SUPPLIED RECORDS START

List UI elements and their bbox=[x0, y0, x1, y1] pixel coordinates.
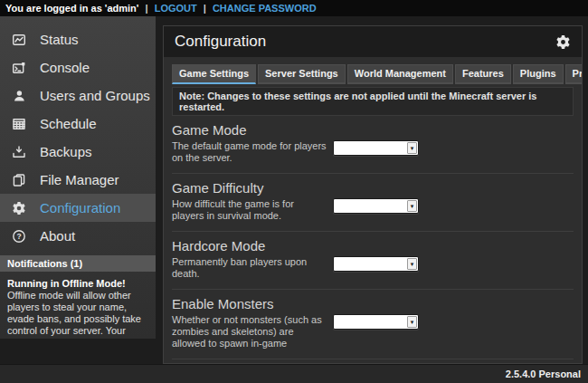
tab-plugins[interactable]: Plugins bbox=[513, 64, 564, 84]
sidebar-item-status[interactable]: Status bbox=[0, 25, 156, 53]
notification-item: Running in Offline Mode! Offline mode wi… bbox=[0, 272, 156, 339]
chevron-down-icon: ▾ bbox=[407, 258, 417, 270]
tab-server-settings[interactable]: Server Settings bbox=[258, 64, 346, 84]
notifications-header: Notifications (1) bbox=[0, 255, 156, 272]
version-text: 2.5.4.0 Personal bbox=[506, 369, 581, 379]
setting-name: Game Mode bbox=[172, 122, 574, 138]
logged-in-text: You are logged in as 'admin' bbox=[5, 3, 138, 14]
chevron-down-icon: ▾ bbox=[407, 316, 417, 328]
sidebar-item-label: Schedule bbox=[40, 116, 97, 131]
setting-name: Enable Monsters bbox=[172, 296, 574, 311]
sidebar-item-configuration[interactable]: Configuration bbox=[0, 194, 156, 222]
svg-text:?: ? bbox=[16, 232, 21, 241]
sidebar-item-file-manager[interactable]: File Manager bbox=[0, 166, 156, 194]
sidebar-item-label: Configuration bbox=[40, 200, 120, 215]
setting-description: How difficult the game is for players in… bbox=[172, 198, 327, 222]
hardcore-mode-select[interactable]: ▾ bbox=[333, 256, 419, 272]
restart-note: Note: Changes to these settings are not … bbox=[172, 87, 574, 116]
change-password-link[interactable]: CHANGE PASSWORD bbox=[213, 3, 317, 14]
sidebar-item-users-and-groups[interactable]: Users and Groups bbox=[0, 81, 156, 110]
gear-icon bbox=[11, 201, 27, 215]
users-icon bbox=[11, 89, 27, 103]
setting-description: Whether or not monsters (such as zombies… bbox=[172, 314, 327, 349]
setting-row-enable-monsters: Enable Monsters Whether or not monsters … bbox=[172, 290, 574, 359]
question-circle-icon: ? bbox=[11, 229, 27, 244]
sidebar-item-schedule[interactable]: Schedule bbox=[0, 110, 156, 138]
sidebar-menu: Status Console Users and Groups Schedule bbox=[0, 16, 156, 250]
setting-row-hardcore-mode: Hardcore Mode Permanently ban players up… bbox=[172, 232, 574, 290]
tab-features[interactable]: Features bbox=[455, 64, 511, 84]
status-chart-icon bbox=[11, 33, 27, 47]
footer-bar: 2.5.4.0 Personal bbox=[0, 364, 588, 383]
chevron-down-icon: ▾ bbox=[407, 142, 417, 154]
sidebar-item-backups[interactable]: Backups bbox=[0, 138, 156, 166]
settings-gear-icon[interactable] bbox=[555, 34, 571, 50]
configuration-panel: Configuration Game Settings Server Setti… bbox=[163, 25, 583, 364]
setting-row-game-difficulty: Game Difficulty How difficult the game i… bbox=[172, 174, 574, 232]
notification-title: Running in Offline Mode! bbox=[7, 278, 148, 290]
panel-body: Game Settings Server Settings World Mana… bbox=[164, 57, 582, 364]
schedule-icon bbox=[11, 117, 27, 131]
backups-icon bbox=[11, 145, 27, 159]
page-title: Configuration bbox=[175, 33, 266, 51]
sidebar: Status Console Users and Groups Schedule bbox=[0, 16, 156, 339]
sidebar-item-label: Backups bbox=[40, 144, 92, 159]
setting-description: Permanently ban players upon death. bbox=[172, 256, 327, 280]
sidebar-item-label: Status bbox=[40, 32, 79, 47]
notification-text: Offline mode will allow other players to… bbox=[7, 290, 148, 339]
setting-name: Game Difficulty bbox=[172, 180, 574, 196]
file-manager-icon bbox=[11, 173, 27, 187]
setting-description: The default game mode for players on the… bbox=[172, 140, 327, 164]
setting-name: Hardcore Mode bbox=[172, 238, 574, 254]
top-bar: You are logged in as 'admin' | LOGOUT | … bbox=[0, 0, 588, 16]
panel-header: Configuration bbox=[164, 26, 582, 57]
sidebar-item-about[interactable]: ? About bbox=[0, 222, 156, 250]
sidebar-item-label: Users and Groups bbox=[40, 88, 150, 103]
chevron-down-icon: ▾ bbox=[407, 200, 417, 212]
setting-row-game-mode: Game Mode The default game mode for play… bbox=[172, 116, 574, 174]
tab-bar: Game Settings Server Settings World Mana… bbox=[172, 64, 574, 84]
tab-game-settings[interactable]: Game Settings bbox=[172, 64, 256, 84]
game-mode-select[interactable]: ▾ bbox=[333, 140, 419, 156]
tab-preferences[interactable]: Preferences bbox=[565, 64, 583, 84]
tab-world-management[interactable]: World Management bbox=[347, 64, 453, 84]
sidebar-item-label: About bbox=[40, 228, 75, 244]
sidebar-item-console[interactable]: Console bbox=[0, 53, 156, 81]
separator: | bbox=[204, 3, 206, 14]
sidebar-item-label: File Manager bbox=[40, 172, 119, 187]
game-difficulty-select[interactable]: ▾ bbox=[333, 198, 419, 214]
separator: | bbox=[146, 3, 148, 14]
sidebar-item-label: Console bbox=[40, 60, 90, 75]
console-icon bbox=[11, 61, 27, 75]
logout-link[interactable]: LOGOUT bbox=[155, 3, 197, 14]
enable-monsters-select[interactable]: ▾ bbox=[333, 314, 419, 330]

SUPPLIED RECORDS END

TASK PROMPT
Take the entries above and copy out all lines with the string "About".

SOLUTION TO THE PROBLEM
sidebar-item-about[interactable]: ? About bbox=[0, 222, 156, 250]
sidebar-item-label: About bbox=[40, 228, 75, 244]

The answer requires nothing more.